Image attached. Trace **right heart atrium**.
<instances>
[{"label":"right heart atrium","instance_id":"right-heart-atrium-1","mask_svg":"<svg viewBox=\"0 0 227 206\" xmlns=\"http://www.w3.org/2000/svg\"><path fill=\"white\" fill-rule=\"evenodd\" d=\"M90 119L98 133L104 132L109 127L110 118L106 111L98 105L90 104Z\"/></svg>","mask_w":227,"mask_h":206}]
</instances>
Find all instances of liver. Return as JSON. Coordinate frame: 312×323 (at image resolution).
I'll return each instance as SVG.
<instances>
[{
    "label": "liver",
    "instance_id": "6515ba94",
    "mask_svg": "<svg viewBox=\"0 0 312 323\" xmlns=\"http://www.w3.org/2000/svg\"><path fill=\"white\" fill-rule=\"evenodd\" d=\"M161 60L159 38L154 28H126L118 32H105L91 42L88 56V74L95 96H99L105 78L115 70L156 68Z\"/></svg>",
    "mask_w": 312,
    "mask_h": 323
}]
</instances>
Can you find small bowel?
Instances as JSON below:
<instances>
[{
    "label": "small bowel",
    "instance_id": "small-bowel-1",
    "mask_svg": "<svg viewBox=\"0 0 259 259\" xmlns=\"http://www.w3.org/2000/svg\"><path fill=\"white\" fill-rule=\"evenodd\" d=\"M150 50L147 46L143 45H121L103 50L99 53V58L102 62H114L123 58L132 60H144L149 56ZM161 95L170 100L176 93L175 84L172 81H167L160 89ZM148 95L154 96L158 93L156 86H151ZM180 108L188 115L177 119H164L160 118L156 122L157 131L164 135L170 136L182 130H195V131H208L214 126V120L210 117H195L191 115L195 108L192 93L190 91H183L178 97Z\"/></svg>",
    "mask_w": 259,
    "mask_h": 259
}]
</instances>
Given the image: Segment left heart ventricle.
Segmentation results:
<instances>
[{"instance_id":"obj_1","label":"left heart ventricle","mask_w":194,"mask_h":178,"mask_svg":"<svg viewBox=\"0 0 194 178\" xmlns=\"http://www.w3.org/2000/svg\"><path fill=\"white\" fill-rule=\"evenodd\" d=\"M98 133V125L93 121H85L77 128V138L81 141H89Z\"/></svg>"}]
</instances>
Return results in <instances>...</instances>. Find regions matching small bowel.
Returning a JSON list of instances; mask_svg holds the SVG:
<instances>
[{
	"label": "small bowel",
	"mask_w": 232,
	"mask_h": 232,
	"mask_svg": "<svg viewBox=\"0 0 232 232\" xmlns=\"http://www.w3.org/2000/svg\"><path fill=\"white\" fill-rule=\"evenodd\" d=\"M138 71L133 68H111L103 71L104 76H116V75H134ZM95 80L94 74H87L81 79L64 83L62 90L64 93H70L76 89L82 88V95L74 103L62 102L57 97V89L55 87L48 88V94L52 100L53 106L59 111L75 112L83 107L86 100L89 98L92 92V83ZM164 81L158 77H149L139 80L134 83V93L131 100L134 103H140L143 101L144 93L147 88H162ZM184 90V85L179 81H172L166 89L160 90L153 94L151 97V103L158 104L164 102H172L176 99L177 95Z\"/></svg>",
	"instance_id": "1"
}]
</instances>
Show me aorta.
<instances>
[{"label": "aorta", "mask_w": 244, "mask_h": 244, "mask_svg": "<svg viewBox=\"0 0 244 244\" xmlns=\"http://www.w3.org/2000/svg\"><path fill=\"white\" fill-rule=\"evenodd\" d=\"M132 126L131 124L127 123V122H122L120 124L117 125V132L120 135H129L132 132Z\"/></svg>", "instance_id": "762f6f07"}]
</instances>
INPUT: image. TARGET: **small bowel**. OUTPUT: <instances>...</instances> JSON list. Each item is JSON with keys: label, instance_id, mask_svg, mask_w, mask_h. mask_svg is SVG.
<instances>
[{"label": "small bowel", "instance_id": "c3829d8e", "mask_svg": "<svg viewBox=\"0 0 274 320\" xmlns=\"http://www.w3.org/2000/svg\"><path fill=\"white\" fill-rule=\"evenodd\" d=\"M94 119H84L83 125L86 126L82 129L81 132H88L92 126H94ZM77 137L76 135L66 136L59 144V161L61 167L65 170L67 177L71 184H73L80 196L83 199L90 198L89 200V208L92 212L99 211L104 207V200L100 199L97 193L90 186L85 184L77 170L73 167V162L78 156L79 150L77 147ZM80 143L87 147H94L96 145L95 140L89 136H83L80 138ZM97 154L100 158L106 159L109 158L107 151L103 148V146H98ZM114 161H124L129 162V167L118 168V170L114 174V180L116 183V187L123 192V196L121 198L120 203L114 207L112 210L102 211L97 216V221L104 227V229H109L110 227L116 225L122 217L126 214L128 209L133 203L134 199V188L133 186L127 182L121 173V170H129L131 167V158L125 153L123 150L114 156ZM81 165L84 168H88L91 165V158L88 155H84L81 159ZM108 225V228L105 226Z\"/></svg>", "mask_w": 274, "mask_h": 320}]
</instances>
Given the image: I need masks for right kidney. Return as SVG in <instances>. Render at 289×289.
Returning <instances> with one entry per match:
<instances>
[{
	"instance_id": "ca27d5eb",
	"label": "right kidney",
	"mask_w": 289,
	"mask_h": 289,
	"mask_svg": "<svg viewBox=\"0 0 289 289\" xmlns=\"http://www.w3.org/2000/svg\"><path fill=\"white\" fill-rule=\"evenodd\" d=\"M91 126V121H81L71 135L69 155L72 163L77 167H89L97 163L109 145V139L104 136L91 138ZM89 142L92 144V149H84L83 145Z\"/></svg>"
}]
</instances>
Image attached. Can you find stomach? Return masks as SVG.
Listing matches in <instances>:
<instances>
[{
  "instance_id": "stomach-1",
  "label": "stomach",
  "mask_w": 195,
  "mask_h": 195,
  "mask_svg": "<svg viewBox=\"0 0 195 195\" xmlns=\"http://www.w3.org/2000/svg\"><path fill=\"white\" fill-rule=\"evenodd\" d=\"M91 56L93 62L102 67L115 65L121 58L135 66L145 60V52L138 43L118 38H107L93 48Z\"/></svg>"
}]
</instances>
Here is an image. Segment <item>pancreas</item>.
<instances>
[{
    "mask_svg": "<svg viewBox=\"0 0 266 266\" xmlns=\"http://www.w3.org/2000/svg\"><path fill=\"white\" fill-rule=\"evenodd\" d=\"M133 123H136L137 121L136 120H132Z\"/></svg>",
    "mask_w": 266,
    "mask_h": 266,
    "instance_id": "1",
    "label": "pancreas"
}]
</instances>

*Task item:*
Keep only the lines of the listing that contain the word "masks", and copy them.

*Your solution:*
Given the image: I need masks for right kidney. Return as SVG in <instances>. Render at 289×289.
Image attached. Can you find stomach? Return masks as SVG.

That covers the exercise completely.